The English authorities responded to the uprising in their usual way. In addition to Cunningham, eight other rebel leaders were hanged; their bodies left hanging in chains in various places around Sydney for weeks to deter others. Others were flogged and further transported to even more severe penal colonies on Norfolk Island or Van Diemen’s Land (Tasmania) and elsewhere.
Today Castle Hill is a Sydney suburb dominated by a giant shopping mall, Castle Towers. Inside the mall, in the atrium surrounding the central escalators, shoppers can read in engraved lettering a brief description of the rebellion. More information can be found on posters in the corridor leading to the toilets! More fittingly, a permanent memorial to the battle at nearby Rouse Hill has been established at a site in the Castlebrook Lawn Cemetery which is now generally agreed to have been near the place at which the Australian Battle of Vinegar Hill occurred.
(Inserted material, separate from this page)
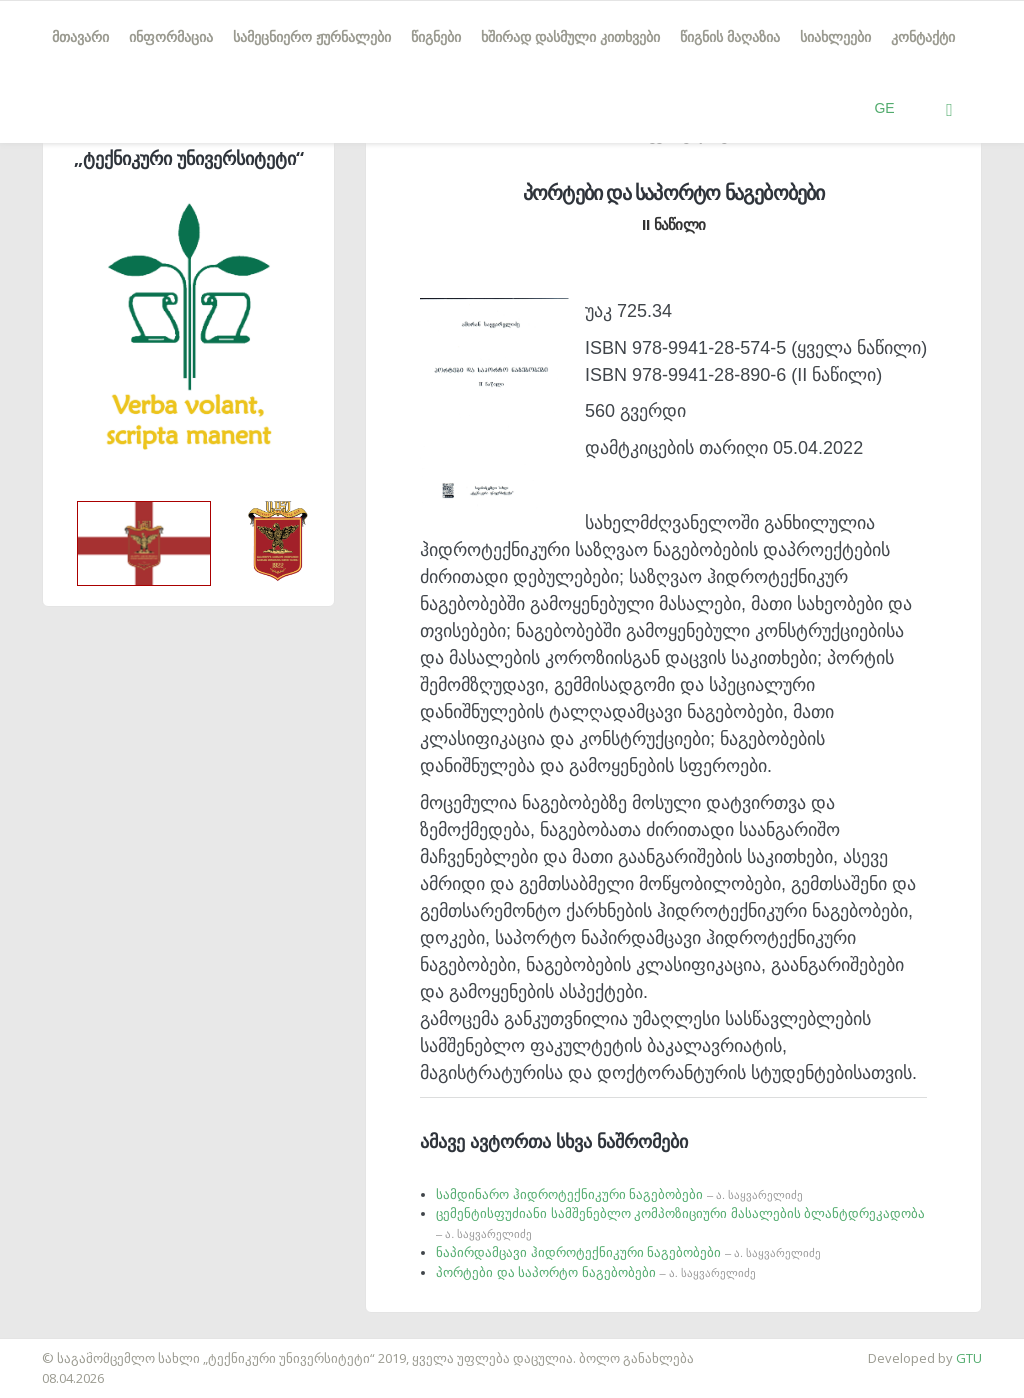  What do you see at coordinates (884, 108) in the screenshot?
I see `GE` at bounding box center [884, 108].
The memorial was dedicated in 1988 by former Prime Minister, Gough Whitlam.
Keith is the editor of the industrial relations journal, The Debate, published by the
Australian Institute of Employment Rights.
*According to some sources, the password used by the miners at Eureka was ‘Vinegar Hill’.
# Major George Johnson, who suppressed the 1804 uprising was to become a rebel himself, taking a prominent part in the 1808 Rum Rebellion, arresting Governor Bligh. He was tried for this offence in England, but unlike Phillip Cunningham, did not pay for this with his life, returning to farm in NSW.
Tony Moore: Death or Liberty; Rebels and radicals transported to Australia, 1788-1868, Pier 9, 2010, Chapter 2.